At the opposite end of the personality spectrum is the wowser. As defined in 1960 by Eugene Gorman QC,
“Wowser is a simple, satisfying, succinct, single word which aptly distinguishes the whole race of windy, watery, cantankerous, snuffling Chadbands, Stiggines, Holy Joes and Scripture-sprouting sneaks, hypocritical humbugs, and unctuous, dirty-minded rotters, who spend their time interfering with the healthy instincts and recreations of healthy-minded, honest humanity.”
The Australian affection for the larrikin and scorn for the wowser can probably be traced to the 80 years of Convict transportation that characterised the founding third of Australia’s urban existence. Many of the Convicts showed that they were more likeable, and more respectable, that those who had put them there, or made them into outlaws.
The word itself seems to have been coined by an Irish policeman in a Melbourne court who claimed the prisoner was “larkin about”. Overtime, larrikin became a word for people of the streets that were seen as potential criminals. For reasons that probably had something to do with the oppressive nature of Australian society, it also developed a positive connotation.
Defiance
Sir Henry Browne Hayes
Sir Henry was both a knight and transported felon and this unusual combination made him quite a novelty in Sydney. A native of Cork, Ireland, he had been made Sheriff of the city in 1790 and knighted in the same year. Ironically, he was the Crown Agent for the transportation of 150 Irish Convicts in 1791, only to involuntarily follow them nine years later.

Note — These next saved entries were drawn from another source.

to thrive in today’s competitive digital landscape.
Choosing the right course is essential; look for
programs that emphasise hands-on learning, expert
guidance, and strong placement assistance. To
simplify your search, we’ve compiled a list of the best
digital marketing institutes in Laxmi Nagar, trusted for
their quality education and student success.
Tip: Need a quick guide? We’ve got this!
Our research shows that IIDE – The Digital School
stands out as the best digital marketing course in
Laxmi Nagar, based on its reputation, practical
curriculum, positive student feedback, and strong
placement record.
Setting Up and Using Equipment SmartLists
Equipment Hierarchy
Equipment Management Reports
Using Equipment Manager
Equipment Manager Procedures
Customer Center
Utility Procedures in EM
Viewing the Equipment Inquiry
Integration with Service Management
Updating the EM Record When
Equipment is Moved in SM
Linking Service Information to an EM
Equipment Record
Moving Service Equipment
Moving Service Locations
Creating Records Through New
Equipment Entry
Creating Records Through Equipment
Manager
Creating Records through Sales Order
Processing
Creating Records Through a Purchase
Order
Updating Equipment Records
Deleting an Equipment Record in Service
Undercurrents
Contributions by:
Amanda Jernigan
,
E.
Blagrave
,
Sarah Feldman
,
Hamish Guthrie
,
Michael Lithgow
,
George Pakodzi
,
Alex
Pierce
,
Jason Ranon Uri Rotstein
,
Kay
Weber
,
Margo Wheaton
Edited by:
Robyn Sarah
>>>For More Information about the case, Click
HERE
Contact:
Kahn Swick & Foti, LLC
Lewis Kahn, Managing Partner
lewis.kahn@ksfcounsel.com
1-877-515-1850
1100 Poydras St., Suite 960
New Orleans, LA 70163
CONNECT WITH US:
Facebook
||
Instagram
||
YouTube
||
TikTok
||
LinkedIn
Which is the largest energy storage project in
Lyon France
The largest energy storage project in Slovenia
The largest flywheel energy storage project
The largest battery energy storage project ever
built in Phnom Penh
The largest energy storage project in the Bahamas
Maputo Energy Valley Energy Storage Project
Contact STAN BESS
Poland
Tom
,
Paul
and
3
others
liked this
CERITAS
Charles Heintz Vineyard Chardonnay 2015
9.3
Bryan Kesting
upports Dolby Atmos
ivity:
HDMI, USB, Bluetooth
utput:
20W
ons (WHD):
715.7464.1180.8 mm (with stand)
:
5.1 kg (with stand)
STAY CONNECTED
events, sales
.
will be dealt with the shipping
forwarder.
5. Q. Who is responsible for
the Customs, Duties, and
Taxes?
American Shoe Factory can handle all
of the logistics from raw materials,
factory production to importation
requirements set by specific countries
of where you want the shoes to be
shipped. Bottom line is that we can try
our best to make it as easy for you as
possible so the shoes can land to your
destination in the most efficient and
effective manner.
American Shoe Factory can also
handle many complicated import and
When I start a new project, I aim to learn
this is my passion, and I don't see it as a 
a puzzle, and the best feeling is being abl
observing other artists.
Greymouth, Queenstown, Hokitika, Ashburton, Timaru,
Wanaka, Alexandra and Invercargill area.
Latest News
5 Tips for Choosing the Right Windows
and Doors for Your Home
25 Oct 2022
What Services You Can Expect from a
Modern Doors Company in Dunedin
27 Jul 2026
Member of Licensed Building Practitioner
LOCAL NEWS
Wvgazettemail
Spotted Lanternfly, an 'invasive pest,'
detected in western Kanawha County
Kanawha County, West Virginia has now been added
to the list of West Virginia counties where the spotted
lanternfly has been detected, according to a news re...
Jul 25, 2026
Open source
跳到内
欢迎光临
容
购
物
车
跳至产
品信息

With his wealth, title and his incongruous criminal record, he clearly presented a problem for the colonial authorities. The conflict between his Convict status and his social class set a poor example to the other Convicts as well as the garrison officers, many of whom were on smaller annuities than Hayes. The Governor, Philip Gidley King, was also an enemy.

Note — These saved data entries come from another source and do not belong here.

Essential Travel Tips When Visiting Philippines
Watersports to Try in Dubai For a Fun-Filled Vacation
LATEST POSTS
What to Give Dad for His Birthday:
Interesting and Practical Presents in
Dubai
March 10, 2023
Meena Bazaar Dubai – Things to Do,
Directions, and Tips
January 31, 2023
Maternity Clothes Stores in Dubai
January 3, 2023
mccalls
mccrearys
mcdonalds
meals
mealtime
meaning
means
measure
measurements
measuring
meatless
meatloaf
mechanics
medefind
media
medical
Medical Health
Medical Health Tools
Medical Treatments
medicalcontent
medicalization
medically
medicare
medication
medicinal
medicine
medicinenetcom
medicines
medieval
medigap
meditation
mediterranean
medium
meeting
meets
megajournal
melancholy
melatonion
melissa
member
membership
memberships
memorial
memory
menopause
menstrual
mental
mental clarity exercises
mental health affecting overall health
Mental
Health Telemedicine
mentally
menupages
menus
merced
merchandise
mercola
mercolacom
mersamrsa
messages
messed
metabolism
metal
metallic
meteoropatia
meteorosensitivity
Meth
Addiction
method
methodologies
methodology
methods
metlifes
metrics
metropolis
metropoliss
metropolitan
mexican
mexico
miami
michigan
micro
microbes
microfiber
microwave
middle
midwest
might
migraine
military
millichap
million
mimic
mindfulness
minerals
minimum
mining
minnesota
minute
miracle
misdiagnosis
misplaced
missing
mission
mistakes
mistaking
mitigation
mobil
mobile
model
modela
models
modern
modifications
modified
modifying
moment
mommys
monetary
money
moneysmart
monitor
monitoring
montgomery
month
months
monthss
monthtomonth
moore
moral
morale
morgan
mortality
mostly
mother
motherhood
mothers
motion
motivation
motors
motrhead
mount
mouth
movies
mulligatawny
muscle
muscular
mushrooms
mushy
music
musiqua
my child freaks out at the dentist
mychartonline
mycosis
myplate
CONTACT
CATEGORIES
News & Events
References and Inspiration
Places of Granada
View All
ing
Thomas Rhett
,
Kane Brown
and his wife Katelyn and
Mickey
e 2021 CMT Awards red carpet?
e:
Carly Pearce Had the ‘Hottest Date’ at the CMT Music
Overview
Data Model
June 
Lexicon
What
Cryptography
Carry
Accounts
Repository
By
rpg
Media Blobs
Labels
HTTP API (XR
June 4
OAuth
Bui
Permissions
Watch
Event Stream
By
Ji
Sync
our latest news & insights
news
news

During his ten years in the colony, Hayes was arrested and convicted five times, earning sentences to Parramatta, Van Diemen’s Land, Norfolk Island and twice to the Coal River (Newcastle). Most of his sentences resulted from disrespectful behaviour toward the colony’s military leaders. A page from the letterbook of Judge-Advocate Ellis Bent gives some insight into Hayes’s personality:
“The first Person I tried was Sir H Brown Hayes, (before a Bench) for speaking insolently of Colonel Foveaux, and endeavouring to raise a riot. I reprimanded and discharged him. Since which he has sent me two Water Melons every week, of uncommon size and goodness. He is a gentlemanly man, in his manners, tho’ odd in his dress and appearance. He has made a vow never to Cut the Hair on his Upper lip, which, is very long and gives him a very formidable and grotesque appearance.”

Henry Brown Hayes trial gained a great deal of attention in its day.